Nico Liu picture Nico Liu · May 4, 2012 · Viewed 25.4k times · Source

After some research about algorithms I found two terms which confuses me. I've read at least 20 papers and yet, there aren't any clear definition about either. I hope someone can help me tell the difference between heuristics and metaheuristics algorithms. And if possible, add the source of it.

ps: I already know what the meaning is of the words, but I don't know what the exact difference is between them in computer science.

thanks in advance

Answer

Alejandro Piad picture Alejandro Piad · May 7, 2012

You could think of a heuristic like an approximate (not approximation) solution to a problem. The difference between approximate and approximation is that the first is about getting a good guess of the solution of a problem, but that you don't really know how good it is. The second is about getting a solution for which you can prove how close it is to the optimal solution.
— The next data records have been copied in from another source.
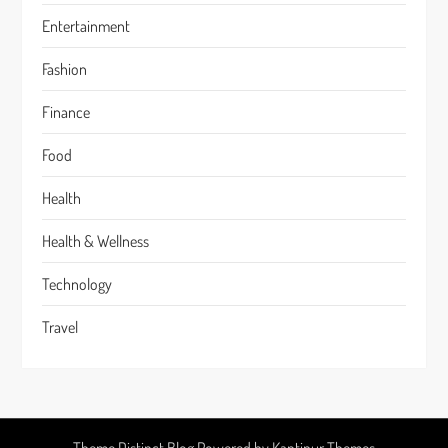
Entertainment
Fashion
Finance
Food
Health
Health & Wellness
Technology
Travel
So, heuristics are often problem-dependent, that is, you define an heuristic for a given problem. Metaheuristics are problem-independent techniques that can be applied to a broad range of problems. An heuristic is, for example, choosing a random element for pivoting in Quicksort. A metaheuristic knows nothing about the problem it will be applied, it can treat functions as black boxes.

You could say that a heuristic exploits problem-dependent information to find a 'good enough' solution to a specific problem, while metaheuristics are, like design patterns, general algorithmic ideas that can be applied to a broad range of problems.